You will see in the event log when the password is stored. This new event logging is an improvement over the previous, rather noisy logging and auditing approach that often required actions such as sending events to the store.
New LAPS functionality
LAPS has some useful new options, such as being able to reset the administrator password, reboot the computer or log off the administrator account after the administrator has logged in and made changes – but not immediately. You don’t want to leave a computer running with advanced credentials if it gets infected, so a post-authentication action policy automates the cleanup. You don’t want the machine you’re working on to log off or restart you while you’re in the middle of troubleshooting, so you can set a grace period that cleans up after a few hours.
Remote workers who regularly use the local administrator account don’t have to worry about losing access if they’re not connected when LAPS is set to cycle their passwords: the password will only change if the PC can reach the domain controller.
You can now also set the name of the local administrator account that you want LAPS to manage.
Originally, Microsoft decided not to encrypt LAPS stores administrator passwords in AD because of the complexity for administrators to manage the encryption scheme and the perception that AD is generally well-protected to protect passwords. If you’re looking for defense in depth, you can now encrypt those passwords and choose which users and groups can decrypt them.

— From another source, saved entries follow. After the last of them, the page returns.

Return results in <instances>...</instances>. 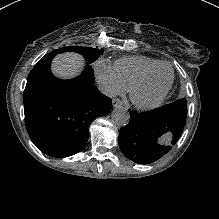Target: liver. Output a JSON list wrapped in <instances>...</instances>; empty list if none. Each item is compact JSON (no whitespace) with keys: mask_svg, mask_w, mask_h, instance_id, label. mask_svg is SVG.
<instances>
[{"mask_svg":"<svg viewBox=\"0 0 219 219\" xmlns=\"http://www.w3.org/2000/svg\"><path fill=\"white\" fill-rule=\"evenodd\" d=\"M85 63L81 56L73 53L58 55L52 62V72L61 79L77 77L83 70Z\"/></svg>","mask_w":219,"mask_h":219,"instance_id":"6515ba94","label":"liver"}]
</instances>
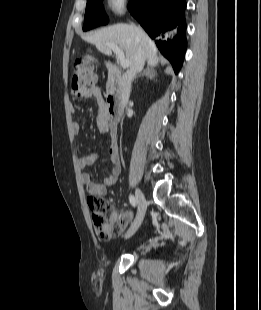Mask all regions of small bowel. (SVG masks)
<instances>
[{
    "label": "small bowel",
    "mask_w": 261,
    "mask_h": 310,
    "mask_svg": "<svg viewBox=\"0 0 261 310\" xmlns=\"http://www.w3.org/2000/svg\"><path fill=\"white\" fill-rule=\"evenodd\" d=\"M75 97L79 98H94L99 107V118H98V128L101 132L109 133L110 145L108 149L109 160L112 164V168L109 173L105 176L102 183H97L93 181L87 172H82L81 180L84 184L88 193L92 195L105 196L107 193L106 187L115 184L117 178L121 172L120 159L118 154L116 134L108 127L103 121L101 114L104 109V101L99 87H93L80 92L74 93ZM72 129L75 135L79 133L78 123H73ZM97 160V156L94 154L85 155L79 158V166L82 170L91 167ZM126 214H123V216Z\"/></svg>",
    "instance_id": "1"
}]
</instances>
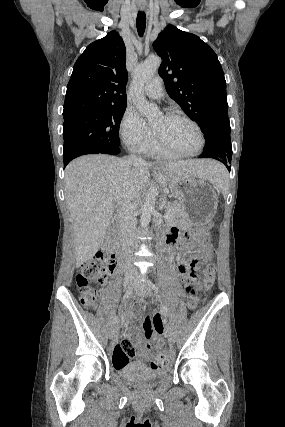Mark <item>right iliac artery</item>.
Masks as SVG:
<instances>
[{
  "instance_id": "82829eb1",
  "label": "right iliac artery",
  "mask_w": 285,
  "mask_h": 427,
  "mask_svg": "<svg viewBox=\"0 0 285 427\" xmlns=\"http://www.w3.org/2000/svg\"><path fill=\"white\" fill-rule=\"evenodd\" d=\"M131 294H132V289L127 290L126 293L123 295V301H126ZM117 323H118V316H115L112 324L113 326H115Z\"/></svg>"
}]
</instances>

For this to work, you need to have a domain controller with Windows Server 2016 functionality to get the necessary privileged access management, although it may be running a later version of Windows Server). If you activate the Password Encryption Group Policy with an old domain controller setup that cannot handle encryption, it will not save them.

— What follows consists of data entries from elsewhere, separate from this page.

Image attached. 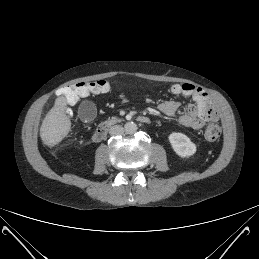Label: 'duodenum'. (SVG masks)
Returning a JSON list of instances; mask_svg holds the SVG:
<instances>
[{
	"label": "duodenum",
	"mask_w": 259,
	"mask_h": 259,
	"mask_svg": "<svg viewBox=\"0 0 259 259\" xmlns=\"http://www.w3.org/2000/svg\"><path fill=\"white\" fill-rule=\"evenodd\" d=\"M137 120L140 122V123H143V124H148L150 123V119L149 117L147 116H144V115H141V116H138ZM111 126V123H103L102 125H100L96 131L94 132L93 136H92V139L93 141L95 142H100L102 141L107 132H108V129L109 127Z\"/></svg>",
	"instance_id": "obj_1"
}]
</instances>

With the added security of encryption, you can now use LAPS to handle other types of account passwords as well as local administrators—specifically, the Directory Services restore mode administrator password that lets you boot a domain controller into a special mode where you can perform maintenance. Or restore Active Directory. You set a DSRM password when you first promote a server to a domain controller, and it’s both very powerful and rarely used, making it a credential you probably don’t think about unless you have an emergency.

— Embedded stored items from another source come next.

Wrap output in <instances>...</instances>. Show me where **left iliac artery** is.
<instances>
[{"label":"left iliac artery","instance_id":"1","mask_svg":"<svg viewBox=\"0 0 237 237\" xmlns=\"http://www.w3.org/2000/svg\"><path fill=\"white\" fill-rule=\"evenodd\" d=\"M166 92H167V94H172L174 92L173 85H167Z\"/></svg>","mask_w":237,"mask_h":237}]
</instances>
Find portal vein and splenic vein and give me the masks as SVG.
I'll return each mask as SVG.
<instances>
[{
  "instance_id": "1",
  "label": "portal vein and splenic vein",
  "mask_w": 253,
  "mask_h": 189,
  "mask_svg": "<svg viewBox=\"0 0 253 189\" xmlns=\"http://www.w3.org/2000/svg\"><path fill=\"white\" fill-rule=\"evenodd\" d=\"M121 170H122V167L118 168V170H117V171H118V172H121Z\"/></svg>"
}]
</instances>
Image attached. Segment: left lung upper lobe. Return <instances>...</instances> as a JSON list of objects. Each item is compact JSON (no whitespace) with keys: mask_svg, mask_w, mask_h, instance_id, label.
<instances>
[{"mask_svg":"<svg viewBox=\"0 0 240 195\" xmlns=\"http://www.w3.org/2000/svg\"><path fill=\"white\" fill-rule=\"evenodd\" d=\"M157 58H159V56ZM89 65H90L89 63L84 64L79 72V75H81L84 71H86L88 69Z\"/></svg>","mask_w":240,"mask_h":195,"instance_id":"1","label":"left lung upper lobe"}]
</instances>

Since Windows Server 2008, you’ve been able to synchronize the DSRM administrator password to a domain user account, but you have to do it manually with the NTDSUTIL command. LAPS can store the password and rotate it regularly when you enable password backup for the DSRM account group policy, but you need to enable encryption.
Another useful new option that requires encryption lets you choose how many previous passwords will be stored in AD for each computer. If you need to roll back a machine using a backup taken before LAPS rolled over the password, you may not be able to retrieve the old admin password from AD if it was previously updated unless you have an AD backup from the same period. In that case, you need a tool like Microsoft Diagnostics and Recovery Toolset to recover the computer. Now you can use the configured size of encrypted password history to match the number of old passwords you keep in your backup policy: If you keep six months or a year of backups for computers, you can make sure you store more passwords as well.
But the biggest change in LAPS is that you are no longer restricted to using on-premises AD to store passwords. If you’re using Azure AD, you’ll be able to set it up as a backup store for passwords, although this is currently available to a small number of organizations in the Windows Insider Program.